Système politique de la Restauration (Espagne)
système politique de la Restauration bourbonnienne espagnole (1876-1923) / De Wikipedia, l'encyclopédie encyclopedia
Le système politique de la Restauration est le système politique en vigueur en Espagne pendant la période de la Restauration, entre la promulgation de la Constitution de 1876 et le coup d'État de 1923 qui instaure la dictature de Primo de Rivera[1]. Sa forme de gouvernement était celle d'une monarchie constitutionnelle, mais elle ne fut ni démocratique ni parlementaire[2], « bien qu'éloignée de l'exclusivisme de parti de l'ère isabelline[3] ». Le régime « fut défini comme libéral par ses partisans et comme oligarchique par ses détracteurs, notamment les régénérationnistes. Ses fondements théoriques se trouvent dans les principes du libéralisme doctrinaire », souligne Ramón Villares[4].
Le régime politique de la Restauration fut mis en place pendant le bref règne d'Alphonse XII (1874-1885) qui constitua « un nouveau point de départ pour le régime libéral en Espagne[5],[6] ».
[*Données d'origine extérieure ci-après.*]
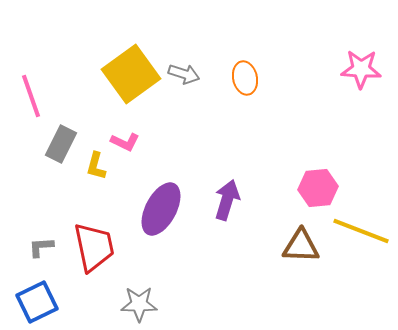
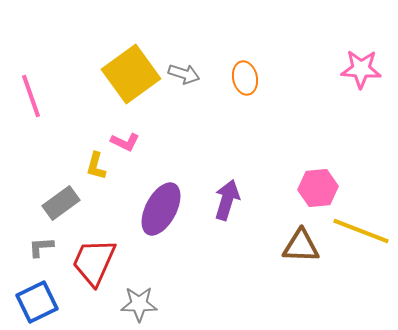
gray rectangle: moved 59 px down; rotated 27 degrees clockwise
red trapezoid: moved 15 px down; rotated 144 degrees counterclockwise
Sa principale caractéristique était le fossé entre, d’une part, la Constitution et les lois qui l'ont accompagnée, et d'autre part le fonctionnement effectif du système. En apparence, il s'agissait d'un régime parlementaire, semblable au modèle britannique, dans lequel les deux grands partis, conservateur et libéral, se succédaient au gouvernement en fonction des résultats électoraux qui déterminaient les majorités au Parlement, où la Couronne jouait un rôle de représentation et n'avait qu'un pouvoir symbolique. En Espagne au contraire, ce ne sont pas les citoyens ayant le droit de vote — à partir de 1890, les hommes de plus de 25 ans — qui décidaient, mais la Couronne, « conseillée » par l'élite dirigeante, qui déterminait l'alternance (le dénommé « turno ») entre les deux grands partis, conservateur et libéral, car une fois obtenu le décret de dissolution des Cortès — une faculté exclusive de la Couronne — le président du gouvernement nouvellement nommé convoquait des élections pour « fabriquer » une majorité confortable au parlement par le recours systématique à la fraude électorale, grâce au réseau de caciques déployé sur tout le territoire. Ainsi, suivant cette forme d'accès au pouvoir qui « bouleversait la logique de la pratique parlementaire », les gouvernements étaient formés avant les élections et non à la suite de celles-ci[7] et les résultats des élections souvent même publiés à l'avance dans la presse[8]. Comme le souligne Carmelo Romero Salvador, sous la Restauration « la corruption et la fraude électorale ne furent pas des anecdotes sporadiques ou des excroissances isolées du système, mais [résidaient] dans son essence, dans son être même »[9]. Cela fut déjà constaté par des observateurs étrangers contemporains. L'ambassadeur britannique indiquait à son gouvernement en 1895 : « En Espagne, les élections sont manipulées par le gouvernement ; et pour cette raison, les majorités parlementaires ne sont pas un facteur aussi décisif qu'ailleurs[10] ».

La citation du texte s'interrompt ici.